Assessment of self-association of monoclonal antibody molecules by analysis of the protein layer detected at the proximity of a solid surface

通过分析在固体表面附近检测到的蛋白质层来评估单克隆抗体分子的自缔合

• 批准号: 10726173
• 负责人: Reza Nejadnik
• 金额: $ 23.33万
• 依托单位: UNIVERSITY OF IOWA
• 依托单位国家: 美国
• 财政年份: 2023
• 资助国家: 美国
• 起止时间: 2023-06-01 至 2025-05-31
• 项目状态: 未结题
• 来源: https://reporter.nih.gov/project-details/10726173
• 关键词: Acceleration; Address; Adsorption; Area; Asthma; Atopic Dermatitis; Behavior; Biological Products; Buffers; Characteristics; Data; Development; Diffusion; Disease; Drug Formulations; Early identification; Equilibrium; Excipients; Excision; Exclusion; Failure; Formulation; Goals; Ionic Strengths; Measurement; Measures; Medical; Methods; Modeling; Monoclonal Antibodies; Multiple Sclerosis; Outcome; Patients; Pharmaceutical Preparations; Phase; Predisposition; Process; Property; Protein Analysis; Proteins; Quartz; Rationalization; Research; Resources; Rheumatoid Arthritis; Safety; Self Assessment; Solid; Specific qualifier value; Surface; Testing; Therapeutic; Therapeutic Monoclonal Antibodies; Viscosity; candidate identification; cost; drug candidate; drug development; drug discovery; improved; improved outcome; manufacturability; manufacturing process; novel; prevent; public health relevance; research and development; small molecule therapeutics; success; therapeutic development; therapeutic protein; tool

Despite the increasing availability of monoclonal antibody (mAb) drugs and their proven success in treatment of rheumatoid arthritis, multiple sclerosis, asthma, atopic dermatitis, and many other diseases, the early identification of the protein candidate molecules with desirable manufacturability, stability and delivery attributes remains a big challenge. Self-association and poor solution behavior, manifested in high viscosity/opalescence at relevant concentrations or in phase separation and stability issues, are major limiting factors in development of mAb therapeutics. Solution behavior is believed to be governed by protein self-association, however, measurement of these associations experimentally and prediction of the solution behavior are challenging using the current methods. The objective in this application is to develop a versatile method that directly measures the protein self-association under relevant conditions and is predictive of the important attributes in drug development and formulation. This proposal is significant because it increases the potential to identify the candidates with weak solution behavior and susceptibility to aggregation which, in turn, can lead to enhanced efficiency in development of much needed mAb therapeutics. In addition, having reliable predictive methods at the early stages of drug discovery and development would eliminate the early, unwarranted removal of therapeutically promising mAb drug candidates from development pipelines.

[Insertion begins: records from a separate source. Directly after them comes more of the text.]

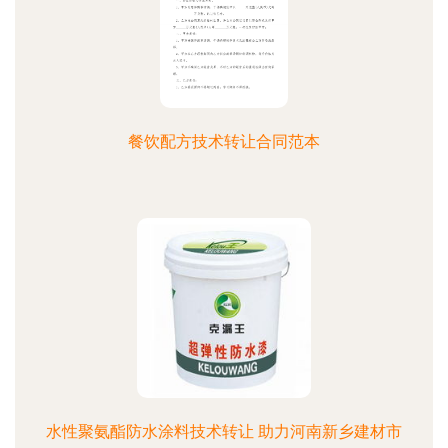
餐饮配方技术转让合同范本
水性聚氨酯防水涂料技术转让 助力河南新乡建材市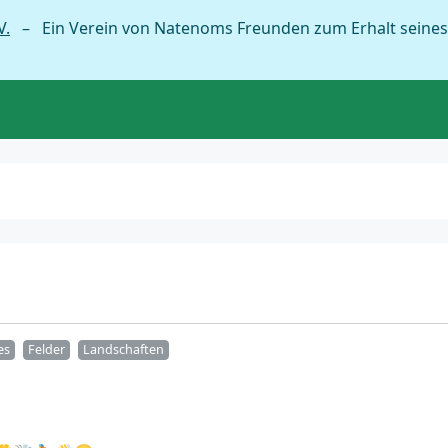
V.
– Ein Verein von Natenoms Freunden zum Erhalt seines
es
Felder
Landschaften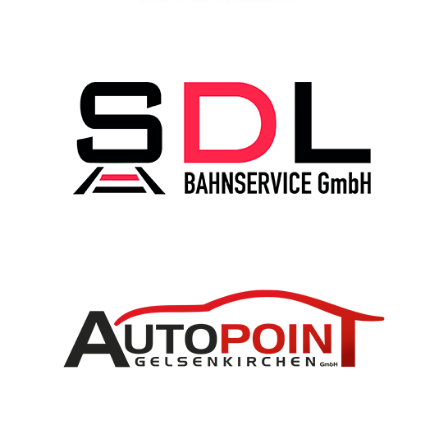
FAST'N EASY
SDL-Bahnservice
Auto Point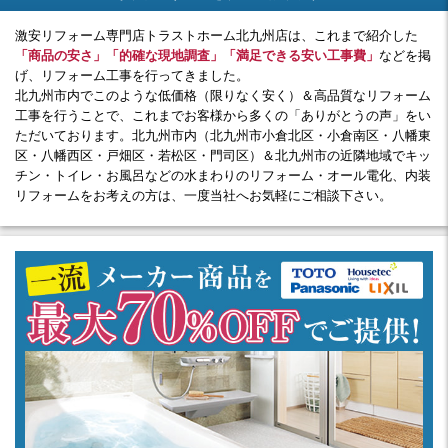
激安リフォーム専門店トラストホーム北九州店は、これまで紹介した
「商品の安さ」「的確な現地調査」「満足できる安い工事費」
などを掲
げ、リフォーム工事を行ってきました。
北九州市内でこのような低価格（限りなく安く）＆高品質なリフォーム
工事を行うことで、これまでお客様から多くの「ありがとうの声」をい
ただいております。北九州市内（北九州市小倉北区・小倉南区・八幡東
区・八幡西区・戸畑区・若松区・門司区）＆北九州市の近隣地域でキッ
チン・トイレ・お風呂などの水まわりのリフォーム・オール電化、内装
リフォームをお考えの方は、一度当社へお気軽にご相談下さい。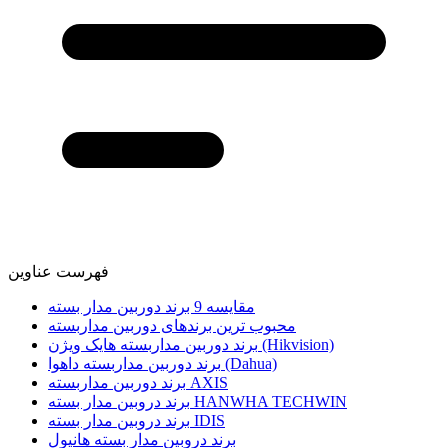
فهرست عناوین
مقایسه 9 برند دوربین مدار بسته
محبوب ‌ترین برندهای دوربین مداربسته
برند دوربین مداربسته هایک ویژن (Hikvision)
برند دوربین مداربسته داهوا (Dahua)
برند دوربین مداربسته AXIS
برند دروبین مدار بسته HANWHA TECHWIN
برند دروبین مدار بسته IDIS
برند دروبین مدار بسته هانیول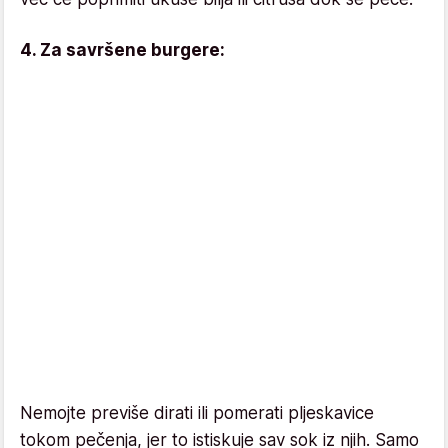
4. Za savršene burgere:
Nemojte previše dirati ili pomerati pljeskavice
tokom pečenja, jer to istiskuje sav sok iz njih. Samo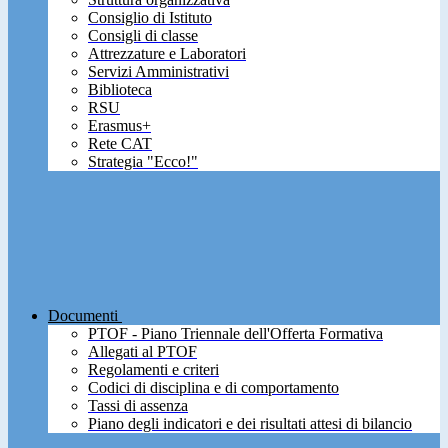
Consiglio di Istituto
Consigli di classe
Attrezzature e Laboratori
Servizi Amministrativi
Biblioteca
RSU
Erasmus+
Rete CAT
Strategia "Ecco!"
Documenti
PTOF - Piano Triennale dell'Offerta Formativa
Allegati al PTOF
Regolamenti e criteri
Codici di disciplina e di comportamento
Tassi di assenza
Piano degli indicatori e dei risultati attesi di bilancio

尽管单克隆抗体 (mAb) 药物的可用性不断增加，并且在治疗类风湿性关节炎、多发性硬化症、哮喘、特应性皮炎和许多其他疾病方面取得了成功，但仍需尽早鉴定出具有理想的可制造性、稳定性和递送属性的蛋白质候选分子。仍然是一个巨大的挑战。自缔合和不良溶液行为（表现为相关浓度下的高粘度/乳光或相分离和稳定性问题）是 mAb 疗法开发的主要限制因素。溶液行为被认为是由蛋白质自缔合控制的，然而，使用当前的方法对这些缔合进行实验测量和预测溶液行为具有挑战性。本申请的目标是开发一种通用方法，可以直接测量相关条件下的蛋白质自缔合，并预测药物开发和配方中的重要属性。该提议意义重大，因为它增加了识别具有弱溶液行为和对聚集敏感的候选者的潜力，这反过来又可以提高急需的单克隆抗体疗法的开发效率。此外，在药物发现和开发的早期阶段拥有可靠的预测方法将消除从开发管道中过早、无根据地移除有治疗前景的 mAb 候选药物的情况。